L'Homme-Cheval (Château Le Queyroux, Blayais) en dégustation au Vin Devant Soi

Premier vigneron "Girondin" à venir ouvrir ses bouteilles au Vin Devant Soi, dans le cadre de nos dégustations mensuelles, Dominique Léandre-Chevalier, alias l'Homme-Cheval, nous a fait goûter ses vins d'un autre monde bordelais, où la densité de plantation à l'hectare dépasse l'entendement oenologique. Grande soirée au cours de laquelle nous avons écouté un vigneron singulier, qui bouscule nombre d'idées reçues sur le vin.

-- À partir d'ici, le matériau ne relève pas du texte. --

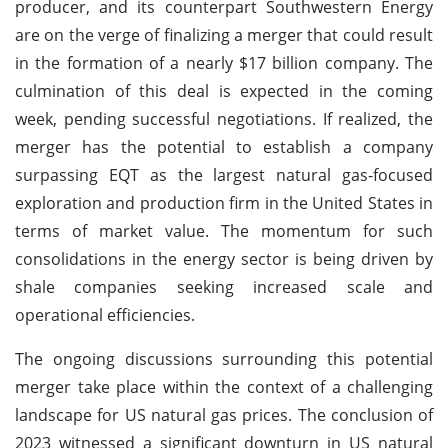
producer, and its counterpart Southwestern Energy
are on the verge of finalizing a merger that could result
in the formation of a nearly $17 billion company. The
culmination of this deal is expected in the coming
week, pending successful negotiations. If realized, the
merger has the potential to establish a company
surpassing EQT as the largest natural gas-focused
exploration and production firm in the United States in
terms of market value. The momentum for such
consolidations in the energy sector is being driven by
shale companies seeking increased scale and
operational efficiencies.
The ongoing discussions surrounding this potential
merger take place within the context of a challenging
landscape for US natural gas prices. The conclusion of
2023 witnessed a significant downturn in US natural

Dominique est venu à la vigne sur le tard. Compagnon du Tour de France, ce staffeur reprend le domaine familial en 1992, mais à sa manière. Le Château Le Queyroux, dans le Blayais – c’est sur la rive droite de l’estuaire de la Gironde – compte à l’époque 12 hectares. Il n’en conservera que trois. Son but : faire de la haute couture vigneronne sur 8 terroirs regroupés en 7 parcelles. Et pour cela, il n’hésite pas à planter la vigne à haute densité : jusqu’à 33 333 pieds à l’hectare ! Par comparaison, chez nous, c’est 4 000 pieds à l’hectare… Plus de ceps, moins de grappes, donc des jus plus purs. Décidément, Dominique est un orignal : il plante des vignes de Petit Verdot en cercle, d’après une vieille méthode utilisée avant le phylloxera. Pendant la vendange, chaque grain est trié manuellement, un travail de titan mais dans la bouteille, on ressent le velours d’un vin d’artisan et la personnalité de son auteur. Ses cuvées nous ouvrent les portes d’un monde fascinant, qui nous fait nous interroger sur l’essence même du métier de vigneron.

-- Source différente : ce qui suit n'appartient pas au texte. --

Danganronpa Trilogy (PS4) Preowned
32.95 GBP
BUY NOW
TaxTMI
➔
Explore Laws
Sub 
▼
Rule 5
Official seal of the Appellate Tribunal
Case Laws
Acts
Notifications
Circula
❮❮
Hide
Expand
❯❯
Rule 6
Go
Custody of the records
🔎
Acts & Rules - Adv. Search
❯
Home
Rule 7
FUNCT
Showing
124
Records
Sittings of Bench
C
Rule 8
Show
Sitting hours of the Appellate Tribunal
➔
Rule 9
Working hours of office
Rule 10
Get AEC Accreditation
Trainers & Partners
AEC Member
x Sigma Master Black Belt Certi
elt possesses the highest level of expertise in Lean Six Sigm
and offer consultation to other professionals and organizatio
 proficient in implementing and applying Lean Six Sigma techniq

Une dernière recommandation : ne dites pas à Dominique qu’il est Bordelais : il vous répondra non sans malice qu’il est Girondin. Histoire d’affirmer que sur le plus grand terroir de France, on peut exister en faisant des vins différents, mais des vins dont on se souvient.
La dégustation portait sur :

Blanc de Noir (100% cabernet), Château Le Queyroux (cab et merlot en bouteille bourguignonne), Le Joyau (merlot, cab et p.verdot), M... l'Enchanteur (100 % merlot), C... que du bonheur (cab), 100 % Provocateur (merlot à 10 000 pieds/hect) et l'incroyable comparaison du Petit Verdot plant à 11 111 et 33 333 pieds à l'hectare. Etonnant, non ?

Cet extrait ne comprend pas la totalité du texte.